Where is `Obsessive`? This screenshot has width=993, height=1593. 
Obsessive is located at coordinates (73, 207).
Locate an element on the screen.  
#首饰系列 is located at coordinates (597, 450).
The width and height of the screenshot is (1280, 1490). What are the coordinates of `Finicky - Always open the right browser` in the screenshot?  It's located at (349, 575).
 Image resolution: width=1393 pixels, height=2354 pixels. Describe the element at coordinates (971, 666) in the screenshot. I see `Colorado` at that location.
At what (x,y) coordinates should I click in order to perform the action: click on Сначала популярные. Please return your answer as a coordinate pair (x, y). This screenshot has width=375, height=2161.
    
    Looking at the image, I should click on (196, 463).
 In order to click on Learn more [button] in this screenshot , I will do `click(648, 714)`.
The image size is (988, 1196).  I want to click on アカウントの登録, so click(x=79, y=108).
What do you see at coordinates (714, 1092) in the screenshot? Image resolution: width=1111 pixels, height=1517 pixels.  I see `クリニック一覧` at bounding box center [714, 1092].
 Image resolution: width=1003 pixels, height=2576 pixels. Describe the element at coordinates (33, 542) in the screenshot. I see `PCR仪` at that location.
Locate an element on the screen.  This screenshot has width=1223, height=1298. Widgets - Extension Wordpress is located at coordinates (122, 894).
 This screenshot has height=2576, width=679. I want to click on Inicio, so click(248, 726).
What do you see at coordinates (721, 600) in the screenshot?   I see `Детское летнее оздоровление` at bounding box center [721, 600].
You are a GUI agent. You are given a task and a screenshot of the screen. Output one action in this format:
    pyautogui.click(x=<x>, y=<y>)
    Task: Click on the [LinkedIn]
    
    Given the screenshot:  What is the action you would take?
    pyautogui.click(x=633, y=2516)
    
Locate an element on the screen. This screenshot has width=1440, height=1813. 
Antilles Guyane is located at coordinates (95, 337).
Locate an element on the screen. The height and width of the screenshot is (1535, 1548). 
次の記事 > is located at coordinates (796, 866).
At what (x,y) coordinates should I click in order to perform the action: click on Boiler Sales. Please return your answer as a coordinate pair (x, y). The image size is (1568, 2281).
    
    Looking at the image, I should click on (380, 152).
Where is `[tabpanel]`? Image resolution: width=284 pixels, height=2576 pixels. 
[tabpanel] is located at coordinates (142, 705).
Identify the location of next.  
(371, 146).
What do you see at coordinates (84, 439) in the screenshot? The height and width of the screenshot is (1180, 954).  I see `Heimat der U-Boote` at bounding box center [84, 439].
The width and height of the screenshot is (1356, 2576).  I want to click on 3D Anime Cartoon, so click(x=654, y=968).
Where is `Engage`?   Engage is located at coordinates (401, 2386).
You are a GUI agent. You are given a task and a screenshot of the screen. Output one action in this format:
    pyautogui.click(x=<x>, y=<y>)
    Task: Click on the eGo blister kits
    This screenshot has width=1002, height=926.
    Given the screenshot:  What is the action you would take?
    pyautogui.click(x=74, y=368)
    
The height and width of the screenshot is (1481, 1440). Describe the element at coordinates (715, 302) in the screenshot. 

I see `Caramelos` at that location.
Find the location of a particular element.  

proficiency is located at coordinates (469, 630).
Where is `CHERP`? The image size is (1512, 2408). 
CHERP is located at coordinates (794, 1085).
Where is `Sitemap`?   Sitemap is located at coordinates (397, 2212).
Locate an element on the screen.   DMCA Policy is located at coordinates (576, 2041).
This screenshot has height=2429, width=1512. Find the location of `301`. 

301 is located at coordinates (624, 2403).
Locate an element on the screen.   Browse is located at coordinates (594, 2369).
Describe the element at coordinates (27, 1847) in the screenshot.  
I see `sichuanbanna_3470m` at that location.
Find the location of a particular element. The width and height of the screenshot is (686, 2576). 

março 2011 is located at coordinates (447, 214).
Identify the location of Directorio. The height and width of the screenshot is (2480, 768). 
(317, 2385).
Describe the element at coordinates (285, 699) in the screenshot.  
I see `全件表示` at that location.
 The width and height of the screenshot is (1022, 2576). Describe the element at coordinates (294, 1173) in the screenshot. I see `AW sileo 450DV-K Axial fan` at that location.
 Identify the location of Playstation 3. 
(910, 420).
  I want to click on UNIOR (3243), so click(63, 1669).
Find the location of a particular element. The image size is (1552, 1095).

THE TASK -
Could you output all of the records above exactly as given?

EXERCISE RESPONSE -
Where is `Obsessive`? This screenshot has width=993, height=1593. 
Obsessive is located at coordinates (73, 207).
Locate an element on the screen.  
#首饰系列 is located at coordinates (597, 450).
The width and height of the screenshot is (1280, 1490). What are the coordinates of `Finicky - Always open the right browser` in the screenshot?  It's located at (349, 575).
 Image resolution: width=1393 pixels, height=2354 pixels. Describe the element at coordinates (971, 666) in the screenshot. I see `Colorado` at that location.
At what (x,y) coordinates should I click in order to perform the action: click on Сначала популярные. Please return your answer as a coordinate pair (x, y). This screenshot has width=375, height=2161.
    
    Looking at the image, I should click on (196, 463).
 In order to click on Learn more [button] in this screenshot , I will do `click(648, 714)`.
The image size is (988, 1196).  I want to click on アカウントの登録, so click(x=79, y=108).
What do you see at coordinates (714, 1092) in the screenshot? Image resolution: width=1111 pixels, height=1517 pixels.  I see `クリニック一覧` at bounding box center [714, 1092].
 Image resolution: width=1003 pixels, height=2576 pixels. Describe the element at coordinates (33, 542) in the screenshot. I see `PCR仪` at that location.
Locate an element on the screen.  This screenshot has width=1223, height=1298. Widgets - Extension Wordpress is located at coordinates (122, 894).
 This screenshot has height=2576, width=679. I want to click on Inicio, so click(248, 726).
What do you see at coordinates (721, 600) in the screenshot?   I see `Детское летнее оздоровление` at bounding box center [721, 600].
You are a GUI agent. You are given a task and a screenshot of the screen. Output one action in this format:
    pyautogui.click(x=<x>, y=<y>)
    Task: Click on the [LinkedIn]
    
    Given the screenshot:  What is the action you would take?
    pyautogui.click(x=633, y=2516)
    
Locate an element on the screen. This screenshot has width=1440, height=1813. 
Antilles Guyane is located at coordinates (95, 337).
Locate an element on the screen. The height and width of the screenshot is (1535, 1548). 
次の記事 > is located at coordinates (796, 866).
At what (x,y) coordinates should I click in order to perform the action: click on Boiler Sales. Please return your answer as a coordinate pair (x, y). The image size is (1568, 2281).
    
    Looking at the image, I should click on (380, 152).
Where is `[tabpanel]`? Image resolution: width=284 pixels, height=2576 pixels. 
[tabpanel] is located at coordinates (142, 705).
Identify the location of next.  
(371, 146).
What do you see at coordinates (84, 439) in the screenshot? The height and width of the screenshot is (1180, 954).  I see `Heimat der U-Boote` at bounding box center [84, 439].
The width and height of the screenshot is (1356, 2576).  I want to click on 3D Anime Cartoon, so click(x=654, y=968).
Where is `Engage`?   Engage is located at coordinates (401, 2386).
You are a GUI agent. You are given a task and a screenshot of the screen. Output one action in this format:
    pyautogui.click(x=<x>, y=<y>)
    Task: Click on the eGo blister kits
    This screenshot has width=1002, height=926.
    Given the screenshot:  What is the action you would take?
    pyautogui.click(x=74, y=368)
    
The height and width of the screenshot is (1481, 1440). Describe the element at coordinates (715, 302) in the screenshot. 

I see `Caramelos` at that location.
Find the location of a particular element.  

proficiency is located at coordinates (469, 630).
Where is `CHERP`? The image size is (1512, 2408). 
CHERP is located at coordinates (794, 1085).
Where is `Sitemap`?   Sitemap is located at coordinates (397, 2212).
Locate an element on the screen.   DMCA Policy is located at coordinates (576, 2041).
This screenshot has height=2429, width=1512. Find the location of `301`. 

301 is located at coordinates (624, 2403).
Locate an element on the screen.   Browse is located at coordinates (594, 2369).
Describe the element at coordinates (27, 1847) in the screenshot.  
I see `sichuanbanna_3470m` at that location.
Find the location of a particular element. The width and height of the screenshot is (686, 2576). 

março 2011 is located at coordinates (447, 214).
Identify the location of Directorio. The height and width of the screenshot is (2480, 768). 
(317, 2385).
Describe the element at coordinates (285, 699) in the screenshot.  
I see `全件表示` at that location.
 The width and height of the screenshot is (1022, 2576). Describe the element at coordinates (294, 1173) in the screenshot. I see `AW sileo 450DV-K Axial fan` at that location.
 Identify the location of Playstation 3. 
(910, 420).
  I want to click on UNIOR (3243), so click(63, 1669).
Find the location of a particular element. The image size is (1552, 1095).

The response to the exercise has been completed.